Épisode 7 - Le cas du docteur Sénart

Résumé de ce qui précède :
La semaine commence. Daniela Tripp décide d'effacer six chapitres sans événement. Elle passe à l'action.

— Sortez-vous un pied de sous le drap ?
— Mais oui
vous êtes devin.
— Juste un homme de l'art
je serais devin si je ne vous demandais pas lequel.
(Elle agrandit les yeux, mais son visage reste impassible.)
— Eh bien ?
— Le gauche.
(L'homme lui expose le haut de son crâne chauve. Son stylo feutre oscille dans un infime crissement.)
— Le gauche
consommez-vous beaucoup de fruits rouges ?

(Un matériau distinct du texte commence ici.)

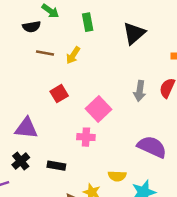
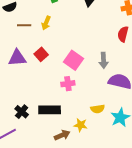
gray arrow: (140, 91) -> (104, 60), moved
purple triangle: (26, 128) -> (17, 58), moved
black rectangle: (56, 166) -> (50, 110), size x1.5

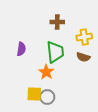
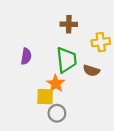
brown semicircle: (83, 57) -> (91, 71), moved
yellow square: (34, 94) -> (45, 97), moved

(Elle fronce les sourcils et fixe le bord du bureau en mélaminé blanc.)
— Ma foi oui pas mal
fraises framboises groseilles
mais ce n'est pas encore la saison.
(Leurs deux têtes se redressent, leurs yeux se rencontrent à nouveau. Elle essaie de sourire.)
— Ils sont encore un peu chers
mais je m'en offre de temps en temps.
— Vous faites bien
mais je vais vous laisser répondre
par oui ou par non
que nous ayons le temps de dresser la carte.
— Le tableau clinique ?
— Le ?tableau clinique? n'ouvre qu'une petite fenêtre.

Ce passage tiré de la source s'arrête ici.